Citation:Washington County Historical Society, via WWW, Apr. 17, 2019 (James Godson Bleak; b. Nov. 15, 1829 in Southwark, London, England; p. Thomas and Mary Godson Bleak; father died when he was 14, and mother died two years later; m. Elizabeth Moore in 1849, and both he and his wife joined the Church of Jesus Christ of Latter-day Saints one year later; joined the Martin handcart company leaving Iowa City; moved to southern Utah in 1861; served as counselor in a bishopric, mission clerk, city recorder, and member of the High Council; postmaster of St. George; served mission in England; edited the Millennial Star 1872-1873; became first recorder in the St. George Temple; ordained patriarch in 1909; d. Jan. 30, 1918 in St. George, UT; m. Caroline Blanche Gosnold in 1860; m. Jane Percilla Thompson in 1861; m. Matilda Irene Thompson in 1882; 31 children in total)
history.lds.org, via WWW, Apr. 17, 2019 (James Godson Bleak; sailed to America in 1856 on the ship Horizon; joined Edward Martin Company in 1856)
"James Godson Bleak: Pioneer Historian of Southern Utah" thesis by Caroline S. Addy, 1953. (James Godson Bleak; quit school and started work after his parents died; worked as a clerk; was apprenticed to a silversmith; called to help settle St. George, UT; called as clerk and historian of the Southern Utah Mission; edited Journal of Discourses on mission to England; became chief recorder and assistant to the president for the St. George Temple; James and some of James's family were adopted into the Wilford Woodruff family by temple ordinances; 33 children, 27 of whom lived to maturity; owned a small farm; wrote a history of the Southern Utah Mission between 1898 and 1907)

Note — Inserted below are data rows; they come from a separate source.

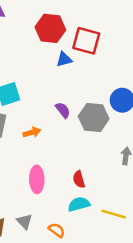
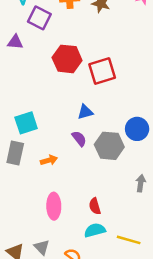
red square: (86, 41) -> (102, 71), turned -32
blue triangle: (64, 59) -> (85, 112), moved

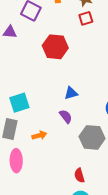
red square: (102, 71) -> (86, 18), moved, size x0.6
gray hexagon: (109, 146) -> (92, 137), moved
pink ellipse: (54, 206) -> (16, 161), moved

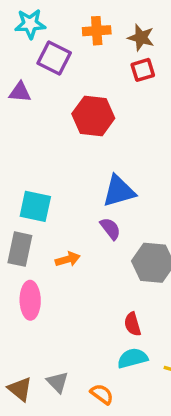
blue triangle: (71, 93) -> (119, 191), size x1.5
cyan square: (19, 103) -> (35, 206), turned 30

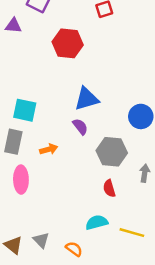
red semicircle: (133, 324) -> (109, 188), moved

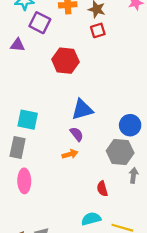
orange arrow: (49, 149) -> (70, 154), moved
gray hexagon: (112, 152) -> (120, 152), moved

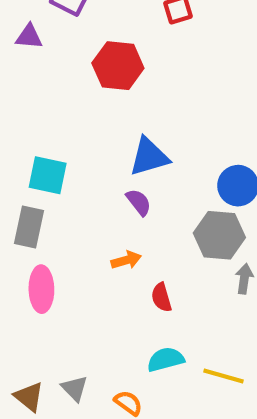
orange arrow: (70, 154) -> (126, 260), moved
red semicircle: (102, 189) -> (161, 297), moved

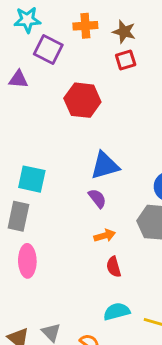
orange arrow: (126, 260) -> (105, 236), moved

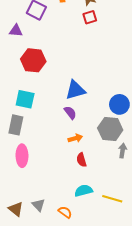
red hexagon: (82, 100) -> (33, 60), moved

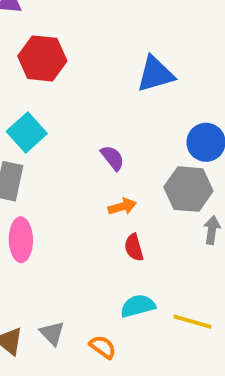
blue triangle: (75, 90) -> (155, 74), moved
cyan square: (25, 99) -> (27, 133), turned 36

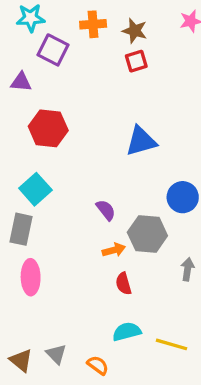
gray hexagon: (188, 189) -> (147, 234), moved

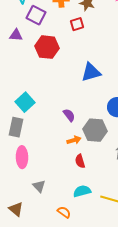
red square: (136, 61) -> (77, 24), moved
red hexagon: (48, 128) -> (47, 47), moved
gray triangle: (56, 354) -> (39, 186), moved

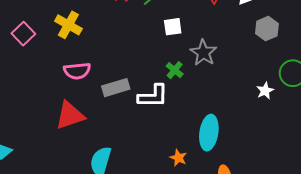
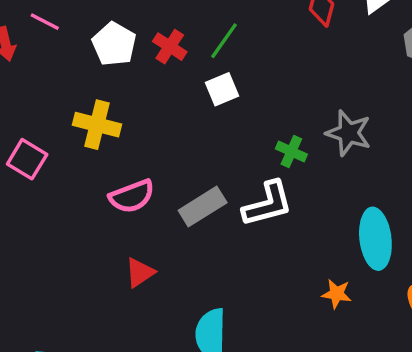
white square: (173, 27) -> (222, 89), moved
gray star: (203, 53) -> (349, 133), moved
red triangle: (70, 115) -> (140, 273), size x0.6

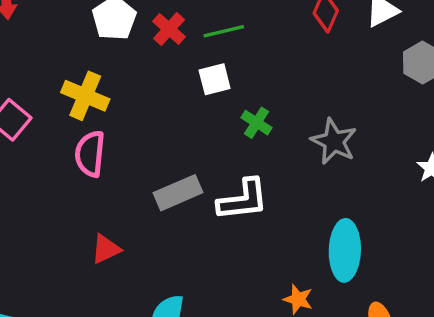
green line: (224, 41) -> (224, 31), turned 33
green cross: (291, 151) -> (257, 123), moved
pink semicircle: (132, 196) -> (90, 154), moved, turned 108

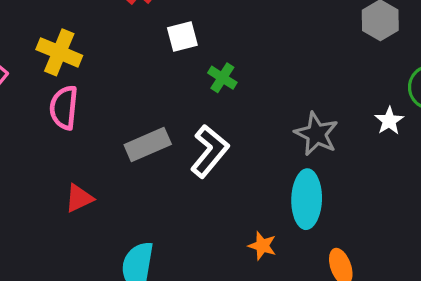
gray star: (334, 141) -> (316, 134), moved
white L-shape: (243, 200) -> (210, 151), turned -44

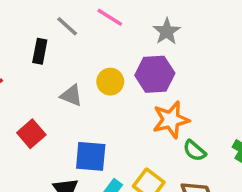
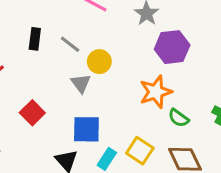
gray line: (67, 26) -> (70, 44), moved
purple hexagon: (155, 74) -> (172, 47), moved
gray triangle: (71, 95) -> (81, 83), moved, turned 35

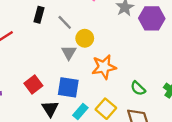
purple hexagon: (172, 47) -> (152, 18), moved
orange star: (156, 92) -> (104, 67), moved
red square: (32, 113) -> (33, 85), moved

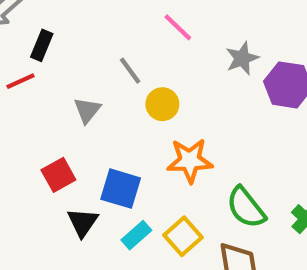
black rectangle: (39, 15) -> (42, 45), moved
gray triangle: (69, 52) -> (87, 110), moved
green semicircle: (138, 88) -> (246, 208), size x1.5

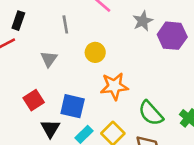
gray line: (130, 71) -> (65, 24), moved, turned 30

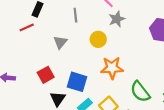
gray star: (143, 21) -> (117, 19), moved

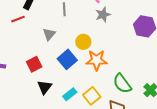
yellow circle: (98, 39) -> (83, 42), moved
blue square: (77, 82) -> (67, 59), moved, turned 30

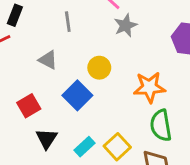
gray triangle: (49, 34) -> (48, 60), turned -40
orange star: (97, 60) -> (150, 87), moved
green semicircle: (122, 84) -> (161, 125), turned 30

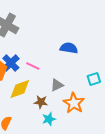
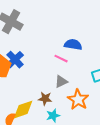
pink line: (33, 66) -> (61, 59), moved
yellow diamond: (20, 89) -> (23, 110), moved

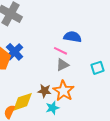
gray triangle: (61, 82) -> (62, 65), moved
orange star: (78, 100) -> (63, 91), moved

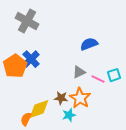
blue semicircle: (72, 37) -> (89, 44), turned -30
pink line: (60, 51) -> (98, 79), moved

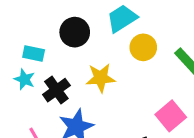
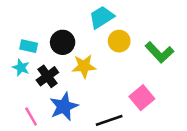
black circle: (75, 32) -> (63, 42), moved

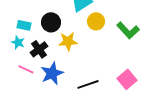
pink square: (142, 98) -> (127, 79), moved
pink line: (31, 117) -> (26, 69), moved, turned -35

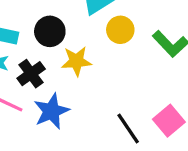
black line: (88, 84) -> (128, 128), moved, turned 75

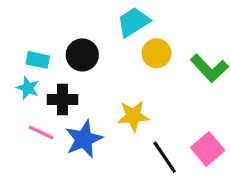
yellow star: (76, 61) -> (133, 116), moved
black cross: (31, 74) -> (62, 99), turned 36

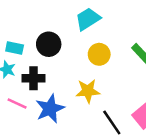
yellow circle: (156, 53) -> (99, 54), moved

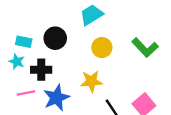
pink line: (17, 104) -> (26, 93), turned -36

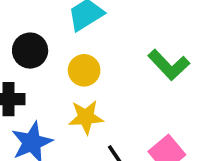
yellow circle: (102, 48) -> (84, 70), moved

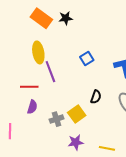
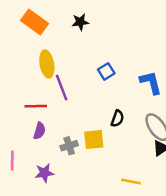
orange rectangle: (41, 18) -> (34, 22), moved
yellow square: (77, 114) -> (94, 139), turned 30
purple star: (76, 142) -> (44, 173), moved

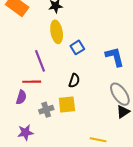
yellow ellipse: (47, 64) -> (57, 32), moved
red line: (36, 106) -> (32, 82), moved
black semicircle: (117, 118) -> (74, 81), moved

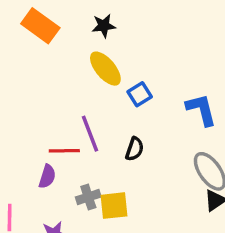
yellow ellipse: (57, 32) -> (105, 69), turned -30
purple line: (40, 61) -> (90, 134), moved
yellow square: (67, 104) -> (114, 206), moved

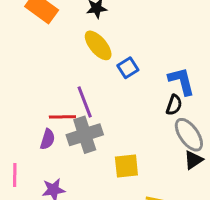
black semicircle: (135, 149) -> (174, 105), moved
gray cross: (88, 197) -> (85, 135), moved, size x1.6
yellow square: (114, 206) -> (126, 166), moved

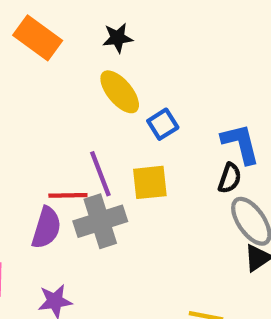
purple semicircle: (47, 139) -> (46, 228), size x1.4
yellow square: (126, 166) -> (150, 182), moved

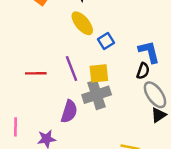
red line: (68, 195) -> (36, 73), moved
gray cross: (100, 221) -> (97, 95), moved
purple semicircle: (46, 228) -> (69, 111), moved

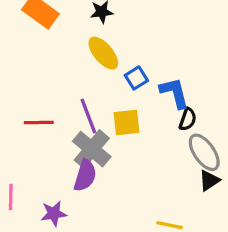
blue L-shape: (149, 52) -> (174, 93), moved
gray cross: (97, 95) -> (92, 149), moved, turned -32

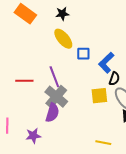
blue square: (136, 78) -> (83, 54), turned 32
blue L-shape: (174, 93) -> (106, 63), turned -120
yellow square: (126, 123) -> (99, 96), moved

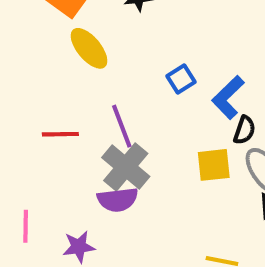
yellow ellipse: (63, 39) -> (89, 48), moved
blue square: (83, 54) -> (181, 79), turned -32
purple semicircle: (52, 113) -> (118, 200), turned 66

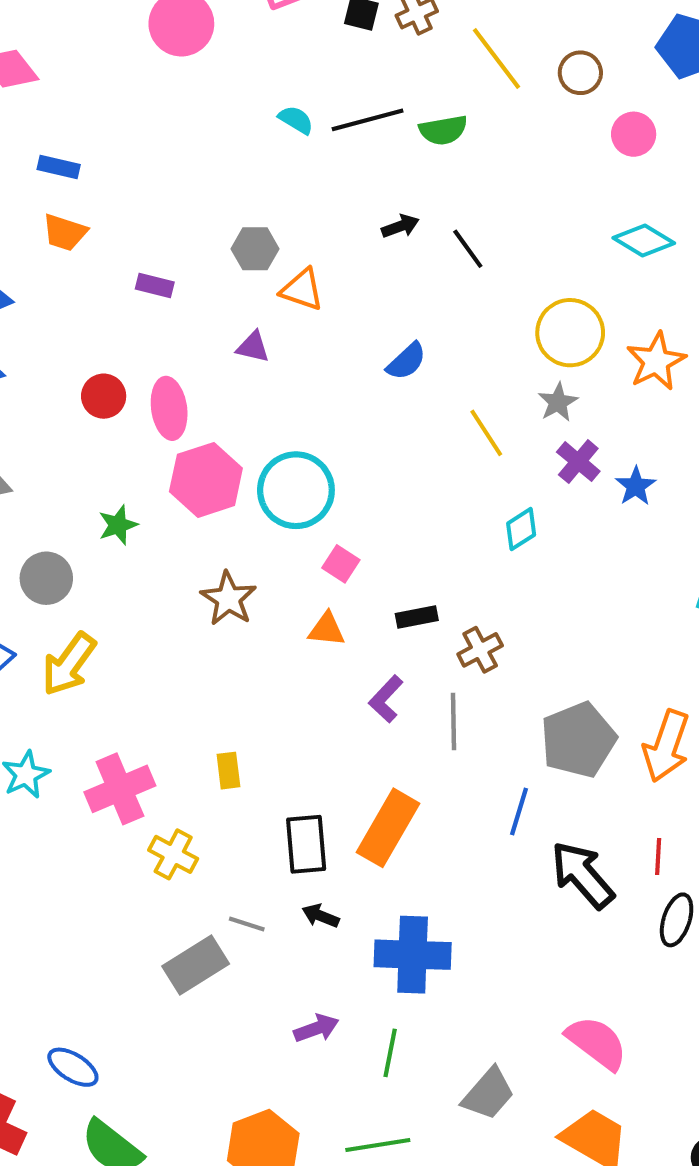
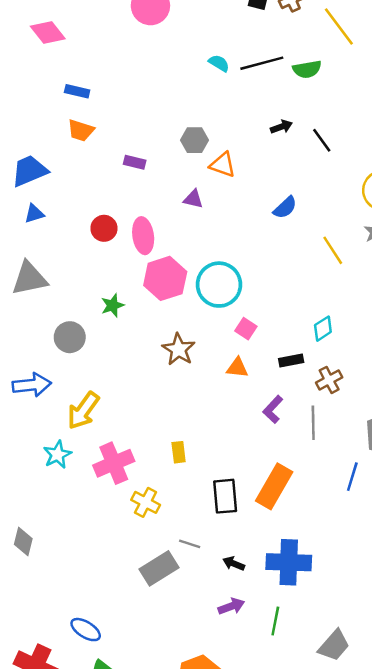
cyan diamond: (521, 529) -> (323, 329), moved
yellow arrow: (69, 664) -> (83, 411), moved
black arrow: (321, 916) -> (234, 564), moved

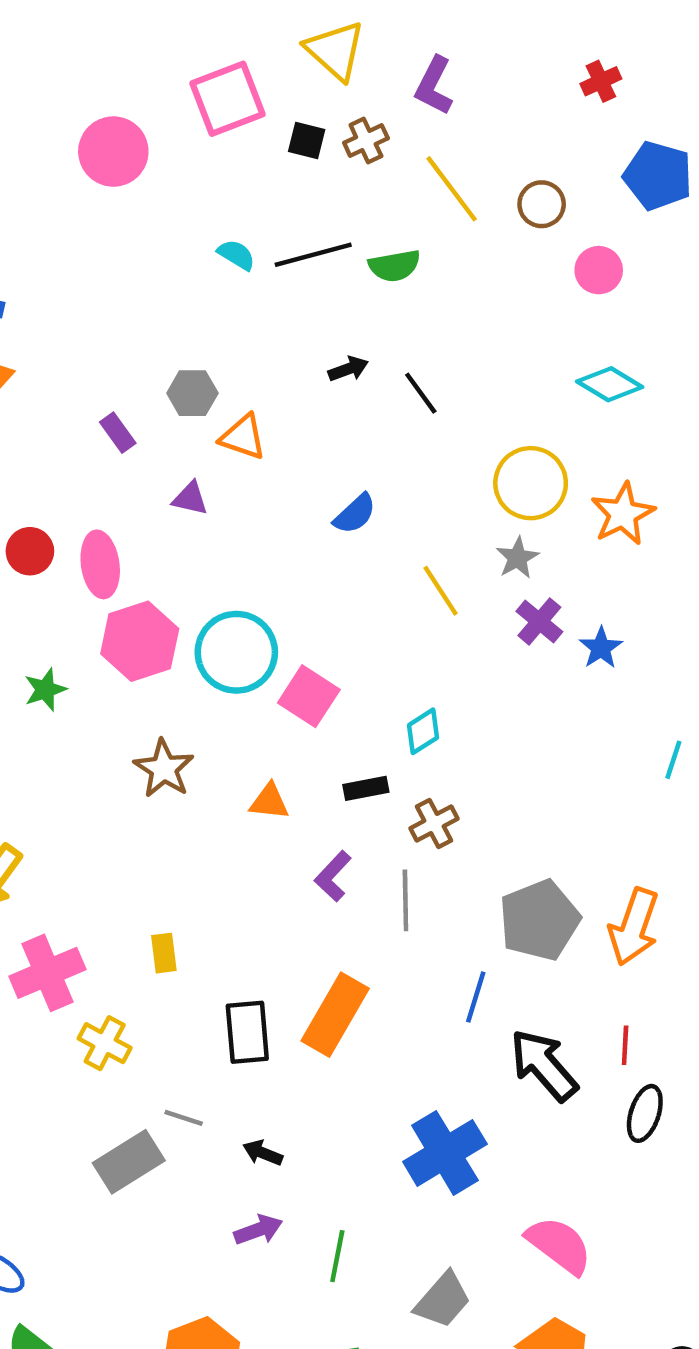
purple rectangle: (135, 162) -> (118, 433), moved, turned 40
pink square: (246, 329) -> (309, 696), moved, size x1.5
blue cross: (289, 562) -> (445, 1153), moved, turned -33

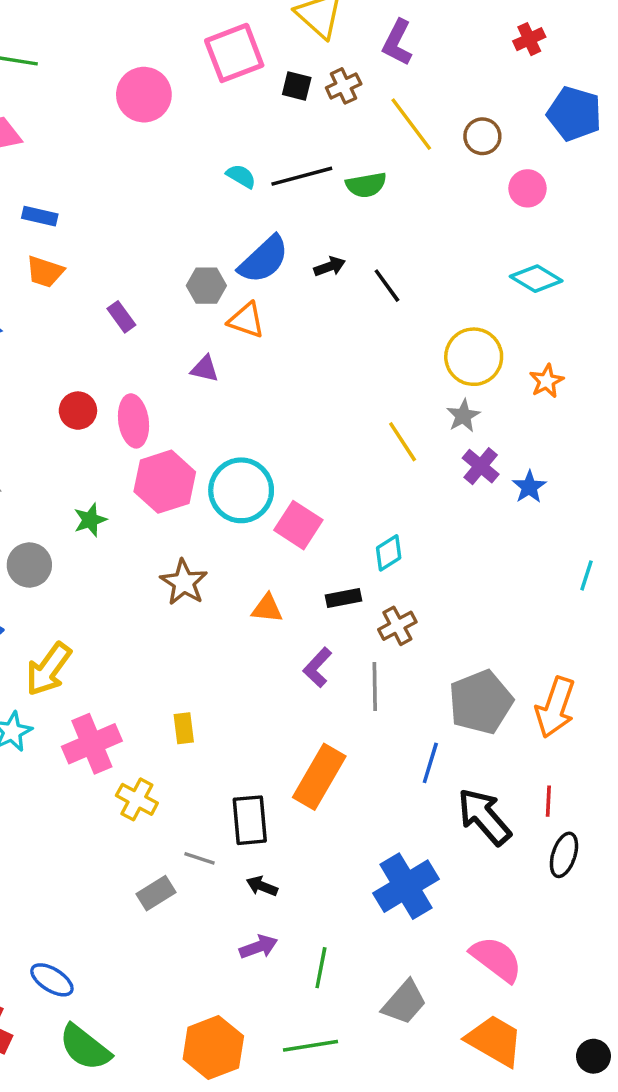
purple rectangle: (118, 433) -> (121, 317), moved
blue semicircle: (355, 514) -> (264, 260), moved, size x1.5
orange star: (623, 514) -> (547, 381), size x0.7
black rectangle: (247, 1032) -> (250, 820), moved
gray rectangle: (129, 1162) -> (156, 893), size x0.7

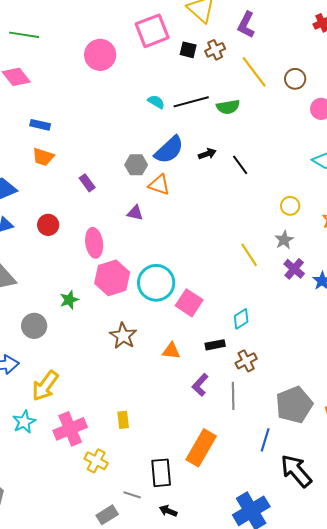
yellow circle: (474, 357) -> (290, 206), size x0.6
red circle: (78, 411) -> (48, 225), moved

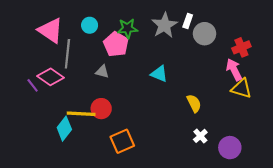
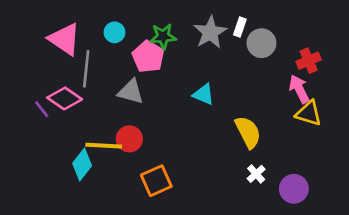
gray triangle: (102, 72) -> (131, 92), size x1.5
yellow semicircle: (194, 103) -> (248, 132), size x1.4

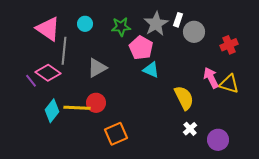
pink pentagon: (148, 57) -> (141, 48), moved
pink arrow: (299, 89) -> (211, 78), moved
gray triangle: (131, 92) -> (97, 68), turned -45
cyan diamond: (82, 165) -> (52, 111), moved

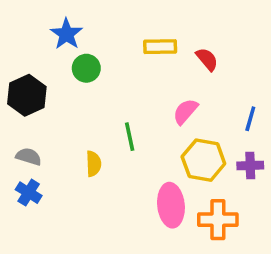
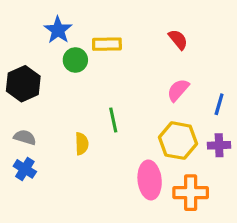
yellow rectangle: (160, 47) -> (107, 44), moved
red semicircle: (207, 59) -> (178, 39), moved
pink semicircle: (185, 111) -> (178, 90), moved

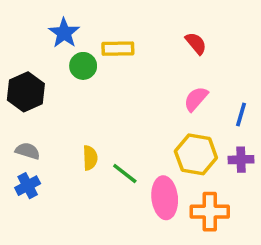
green line: (113, 120) -> (125, 173), moved, turned -40
blue cross: (25, 169) -> (28, 186), turned 30

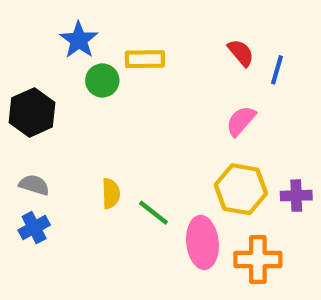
blue line: (241, 114) -> (277, 70), moved

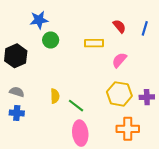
blue star: (79, 40) -> (39, 20), turned 30
yellow rectangle: (145, 59) -> (94, 43), moved
blue line: (277, 70) -> (145, 28), moved
blue cross: (34, 228) -> (17, 113), turned 32
pink ellipse: (202, 242) -> (80, 133), moved

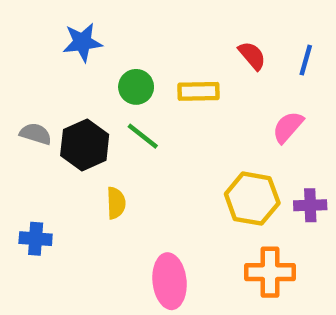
green circle: (51, 40) -> (136, 87), moved
black hexagon: (16, 56) -> (85, 145), moved
pink semicircle: (119, 60) -> (288, 127), moved
gray semicircle: (17, 92) -> (36, 134), moved
green line: (76, 106) -> (143, 136), moved

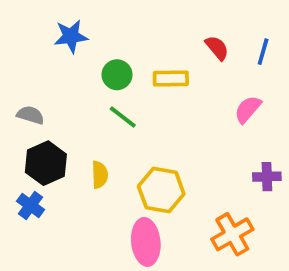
black hexagon: (85, 145) -> (46, 163), moved
yellow hexagon: (252, 199) -> (161, 190), moved
blue cross: (36, 239) -> (30, 205), turned 32
orange cross: (270, 272) -> (232, 234), turned -30

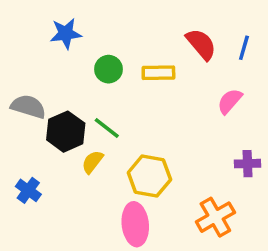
red semicircle: (217, 48) -> (201, 44), size x1.4
gray semicircle: (30, 115) -> (28, 107), size x1.4
green line: (123, 117) -> (107, 128), moved
black hexagon: (46, 163) -> (66, 132), moved
yellow semicircle: (100, 175) -> (92, 162), turned -140

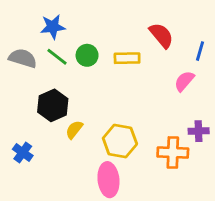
blue line: (244, 48) -> (200, 51), moved
gray semicircle: (28, 107) -> (23, 58), moved
green line: (107, 128) -> (57, 57), moved
orange cross: (215, 217) -> (173, 152), moved, turned 32

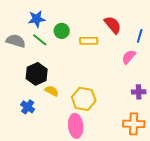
green circle: (87, 55) -> (62, 31), moved
yellow semicircle: (74, 130) -> (52, 91), turned 80
blue cross: (23, 152) -> (28, 107), moved
orange cross: (173, 152) -> (134, 124), moved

Found in 4 Collections and/or Records:
James G. Bleak diaries and letters
James G. Bleak family papers
Family history scrapbook with genealogies of the Bleak family, photographs, and religious certificates, a copy of a speech by Karl Larson, a copy of an article by Preston Nibley, and photocopies of correspondence by James G. Bleak.
Letters to James G. Bleak
Contains letters to James G. Bleak from various family members. Letters emphasize daily events, Church activity, and family relationships. Also includes some materials regarding family history research. Materials dated 1896-1954, bulk 1896-1902.
Wilford Woodruff papers
This collection, containing letters, a telegram, and a certificate, has been organized into folders chronologically, dating from 1873-1903.